Yes, but the existence of such ultrafilters is a large cardinal hypothesis; it is equivalent to the existence of a measurable cardinal.
If each $A_i$ is countably infinite and $\cal U$ is countably complete ($\omega_1$-complete), then the ultraproduct $\Pi_i A_i/{\cal U}$ will be countable. To see this, fix enumerations of each $A_i$, and observe that any element $x\in\Pi_iA_i/{\cal U}$ is represented by some function $\vec x=\langle x_i\rangle_i$, where $x_i$ is the $n_i^{th}$ element of $A_i$. But by countable completeness, the value of $n_i$ must be constant on a set in $\cal U$, and so the function $n\mapsto [g_n]_{\cal U}$ where $g_n(i)$ is the $n^{th}$ element of $A_i$ is a bijection of $\omega$ with the ultraproduct. So it is countably infinite, as desired.

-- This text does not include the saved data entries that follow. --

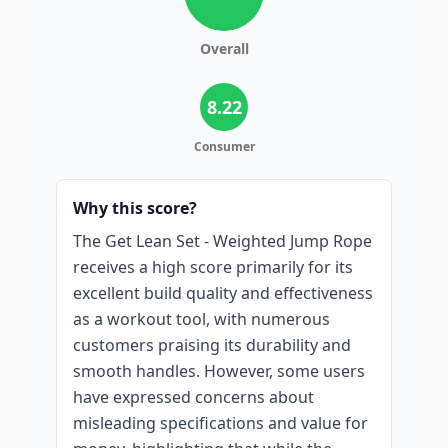
Overall
8.22
Consumer
Why this score?
The Get Lean Set - Weighted Jump Rope
receives a high score primarily for its
excellent build quality and effectiveness
as a workout tool, with numerous
customers praising its durability and
smooth handles. However, some users
have expressed concerns about
misleading specifications and value for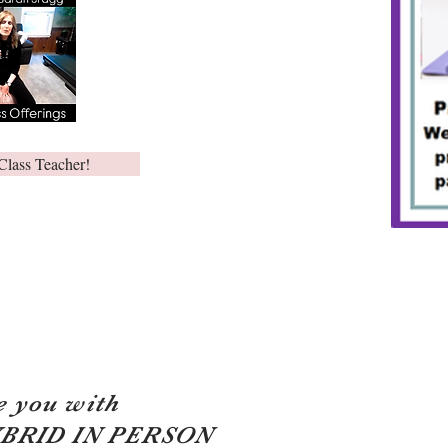
Class Teacher!
e you with
YBRID IN PERSON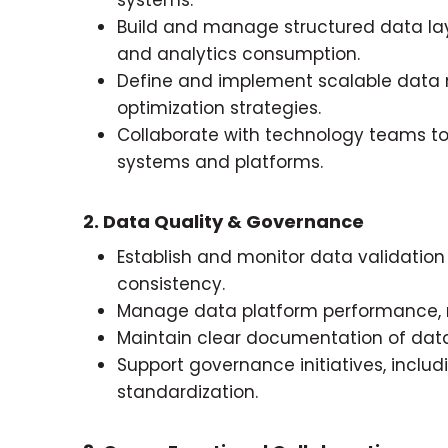
Build and manage structured data laye
and analytics consumption.
Define and implement scalable data
optimization strategies.
Collaborate with technology teams to
systems and platforms.
2. Data Quality & Governance
Establish and monitor data validati
consistency.
Manage data platform performance, rel
Maintain clear documentation of data 
Support governance initiatives, in
standardization.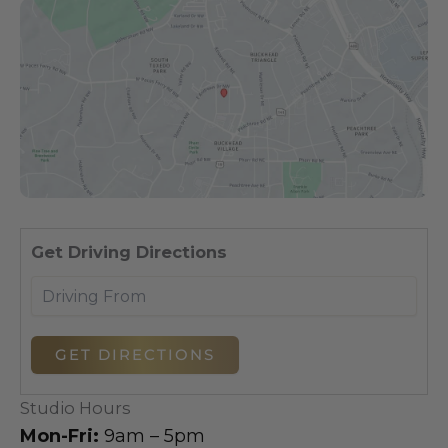
Dri
Get Driving Directions
Studio Hours
Mon-Fri:
9am – 5pm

Meanwhile, it is important to note that every countably complete nonprincipal ultrafilter $\cal U$ on any set is actually $\kappa$-complete for some measurable cardinal $\kappa$, and so the hypothesis carries large cardinal strength.
A stronger result is possible, once you realize that any countably complete ultrafilter is actually $\kappa$-complete for a much larger cardinal. If $\cal U$ is a $\kappa$-complete ultrafilter on a set $I$ and the structures $A_i$ are uniformly bounded in size below $\kappa$, in a language of size less than $\kappa$, then the ultrapower $\Pi_i A_i/{\cal U}$ is isomorphic to one of the $A_i$. The reason is that we may assume $\kappa$ is a measurable cardinal, and in particular, it is also inaccessible. And so there are fewer than $\kappa$ many structures in that language of size at most $\delta$, for any fixed $\delta<\kappa$. It follows by $\kappa$-completeness that the measure $\cal U$ must concentrate on a set of indices $i$ for which the $A_i$ are all isomorphic to each other. And it follows by the reasoning in the first argument that this common $A_i$ is also isomorphic to the ultrapower $\Pi_i A_i/{\cal U}$.
The result mentioned in the previous paragraph is the size $\kappa$ analogue of the fact for ultrafilters $\cal U$ on $\omega$ that the ultrapower $\Pi_i A_i/{\cal U}$ of structures $A_i$ having uniformly bounded finite size in a finite language is isomorphic to one of them, namely, to the one whose isomorphism type occurs on a set in ${\cal U}$.